Not Every Sleeping Beauty Wakes Up
Four days after my death, my four-year-old daughter finally sensed that something was terribly wrong.
The fridge door slammed into her forehead when she tried to get a snack.
Normally, I would've been there in a heartbeat—arms open, kisses ready, whispering, "You're okay, sweetheart, Mommy's here."
But this time, I just lay on the bed, cold and still.

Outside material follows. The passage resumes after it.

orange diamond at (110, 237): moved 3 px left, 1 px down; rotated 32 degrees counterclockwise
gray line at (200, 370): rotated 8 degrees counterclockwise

She didn't understand. She thought the sweet treat would make me respond. So she held the final piece of chocolate up to my mouth. "Here, Mommy. Have some chocolate..."
But I didn't even blink.
She climbed into my arms, clutching my clothes tightly. "Mommy... Mommy, wake up..." She waited for me to stroke her hair, to tell her that everything was going to be fine.
There was only silence.
Completely lost and scared, she found my phone. "Daddy, why is Mommy still sleeping?" she asked, her voice filled with desperation.
In response, Oliver sent a photo of himself having Christmas Eve dinner with his childhood sweetheart.
His voice was icy cold when he replied, "She's just sleeping, not dead. It's Christmas Eve, and I'm busy. Tell her to stop playing games and come apologize when she's done sulking."
Then he hung up.
But when the truth finally hit Oliver—when the coroner's report came, when the police knocked on his door right in the middle of his laughter, when he realized I'd been lying dead for four days while he toasted—he broke.